[DATA SHOWN]
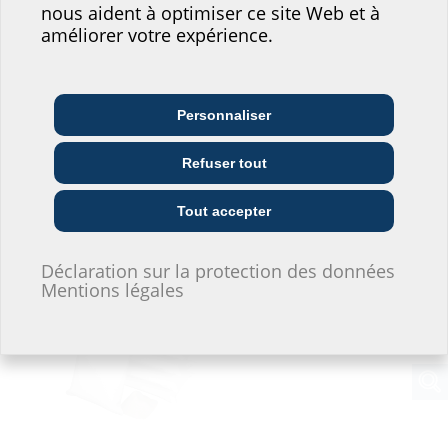
notre site web !
nous aident à optimiser ce site Web et à
améliorer votre expérience.
Où vous situeriez-vous?
Personnaliser
Architecte et
Entreprises de
Grossistes
concepteur/conceptrice
télécommunication
Refuser tout
Entreprises de
Installateurs
Entrepreneurs
fourniture
Tout accepter
Sable d‘étanchement
Déclaration sur la protection des données
Je ne souhaite pas donner d'informations.
Mentions légales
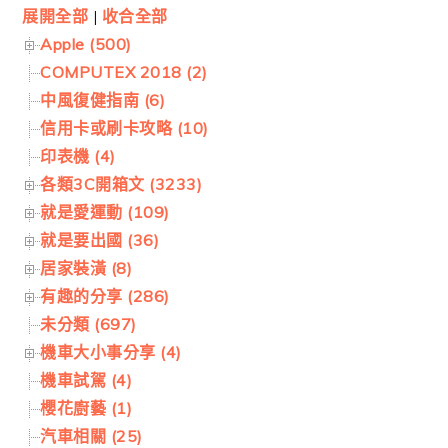
展開全部
|
收合全部
Apple (500)
COMPUTEX 2018 (2)
中風復健指南 (6)
信用卡或刷卡攻略 (10)
印表機 (4)
各類3C開箱文 (3233)
就是愛運動 (109)
就是要出國 (36)
居家裝潢 (8)
有趣的分享 (286)
未分類 (697)
機車大小事分享 (4)
機車試駕 (4)
櫻花廚藝 (1)
汽車相關 (25)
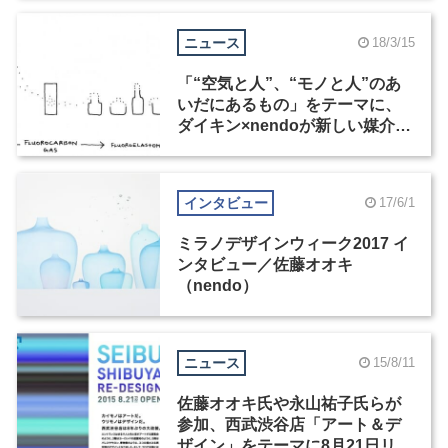
ニュース
18/3/15
「“空気と人”、“モノと人”のあ
いだにあるもの」をテーマに、
ダイキン×nendoが新しい媒介と
しての「ふた」をミラノデザイ
ンウィークで展示
インタビュー
17/6/1
ミラノデザインウィーク2017 イ
ンタビュー／佐藤オオキ
（nendo）
ニュース
15/8/11
佐藤オオキ氏や永山祐子氏らが
参加、西武渋谷店「アート＆デ
ザイン」をテーマに8月21日リニ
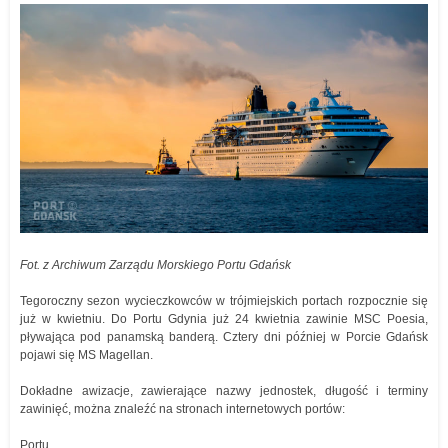
Fot. z Archiwum Zarządu Morskiego Portu Gdańsk
Tegoroczny sezon wycieczkowców w trójmiejskich portach rozpocznie się
już w kwietniu. Do Portu Gdynia już 24 kwietnia zawinie MSC Poesia,
pływająca pod panamską banderą. Cztery dni później w Porcie Gdańsk
pojawi się MS Magellan.
Dokładne awizacje, zawierające nazwy jednostek, długość i terminy
zawinięć, można znaleźć na stronach internetowych portów:
Portu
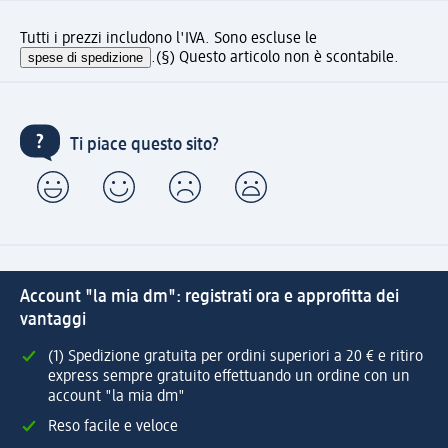
Tutti i prezzi includono l'IVA. Sono escluse le
spese di spedizione
.
(§) Questo articolo non è scontabile.
Ti piace questo sito?
Account "la mia dm": registrati ora e approfitta dei
vantaggi
(1) Spedizione gratuita per ordini superiori a 20 € e ritiro
express sempre gratuito effettuando un ordine con un
account "la mia dm"
Reso facile e veloce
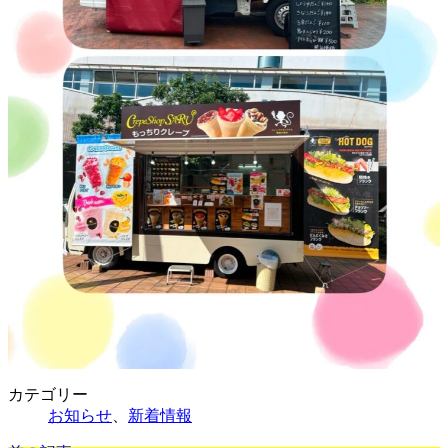
カテゴリー
お知らせ
、
新着情報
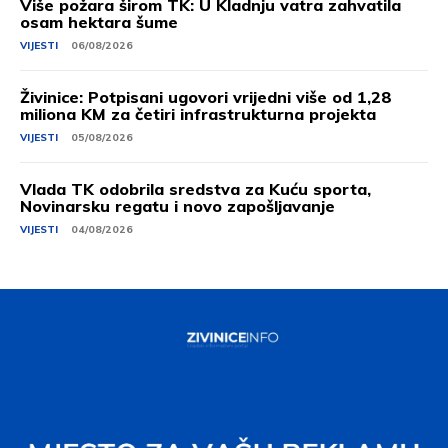
Više požara širom TK: U Kladnju vatra zahvatila
osam hektara šume
VIJESTI
06/08/2026
Živinice: Potpisani ugovori vrijedni više od 1,28
miliona KM za četiri infrastrukturna projekta
VIJESTI
05/08/2026
Vlada TK odobrila sredstva za Kuću sporta,
Novinarsku regatu i novo zapošljavanje
VIJESTI
04/08/2026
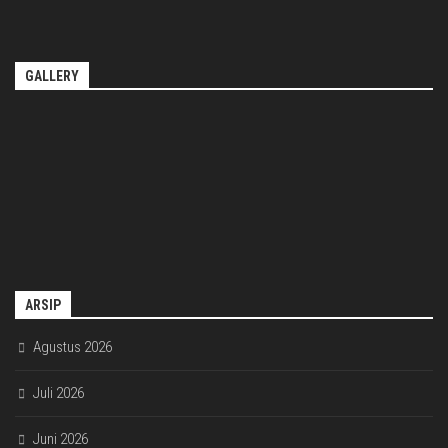
GALLERY
ARSIP
Agustus 2026
Juli 2026
Juni 2026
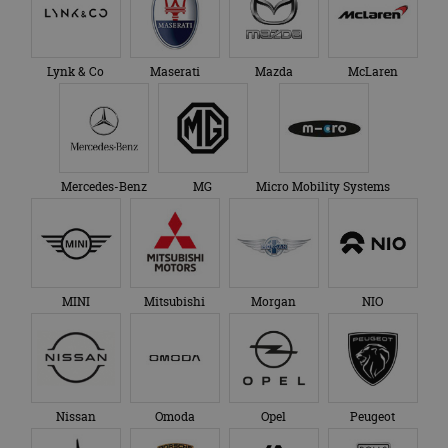
Lynk & Co
Maserati
Mazda
McLaren
Mercedes-Benz
MG
Micro Mobility Systems
MINI
Mitsubishi
Morgan
NIO
Nissan
Omoda
Opel
Peugeot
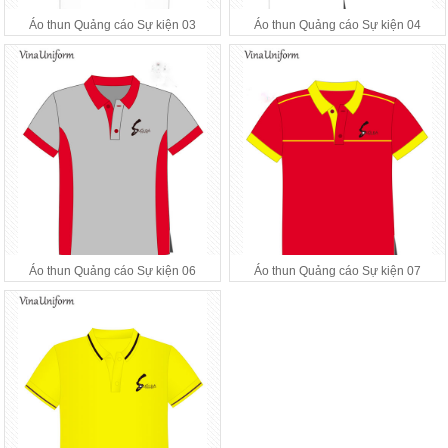
Áo thun Quảng cáo Sự kiện 03
Áo thun Quảng cáo Sự kiện 04
Áo thun Quảng cáo Sự kiện 06
Áo thun Quảng cáo Sự kiện 07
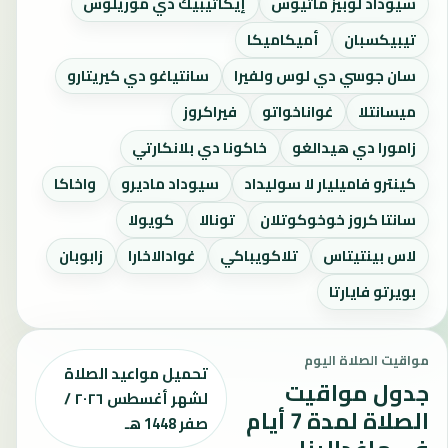
سيوداد لوبيز ماتيوس
إيكاتيبيك دي موريلوس
تيبيكسبان
أميكاميكا
سان جوسي دي لوس ولفيرا
سانتياغو دي كيريتارو
ميسانتلا
غواناخواتو
فيراكروز
زامورا دي هيدالغو
خاكونا دي بلانكارتي
كينترو فاميليار لا سوليداد
سيوداد ماديرو
واخاكا
سانتا كروز خوخوكوتلان
تونالا
كويولا
لاس بينتيتاس
تلاكويباكي
غوادالاخارا
زابوبان
بويرتو فايارتا
مواقيت الصلاة اليوم
تحميل مواعيد الصلاة
جدول مواقيت
لشهر أغسطس ٢٠٢٦ /
الصلاة لمدة 7 أيام
صفر 1448 هـ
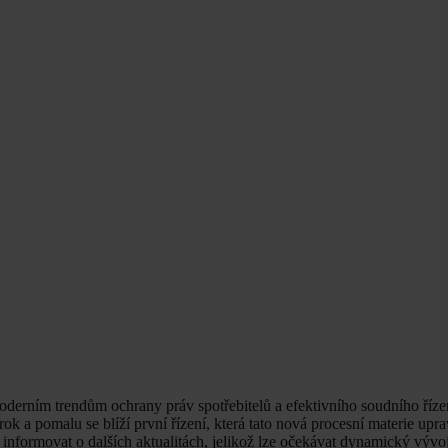
oderním trendům ochrany práv spotřebitelů a efektivního soudního říze
k a pomalu se blíží první řízení, která tato nová procesní materie upra
informovat o dalších aktualitách, jelikož lze očekávat dynamický vývo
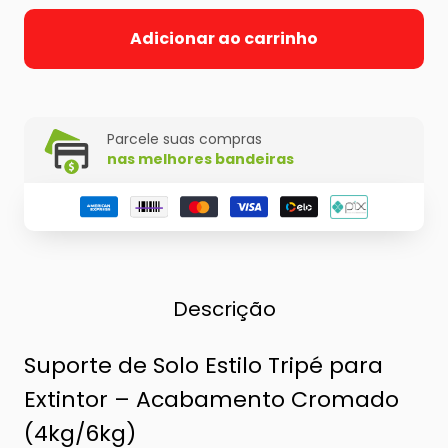
Adicionar ao carrinho
Parcele suas compras
nas melhores bandeiras
Descrição
Suporte de Solo Estilo Tripé para
Extintor – Acabamento Cromado
(4kg/6kg)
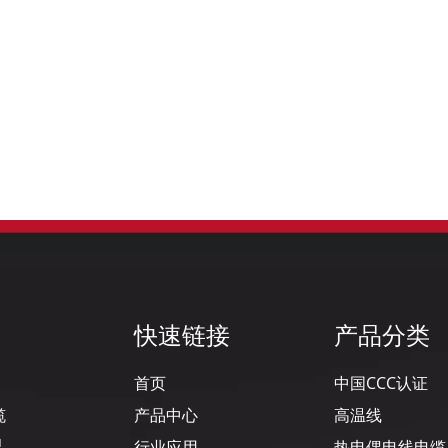
快速链接
产品分类
首页
中国CCC认证
缆
产品中心
高温线
积
行业应用
热电偶电线电缆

[EXERCISE REQUIREMENTS]
Copy each line of the preceding material that contains "Portu".

[EXERCISE ANSWER]
Fot. z Archiwum Zarządu Morskiego Portu Gdańsk
już w kwietniu. Do Portu Gdynia już 24 kwietnia zawinie MSC Poesia,
Portu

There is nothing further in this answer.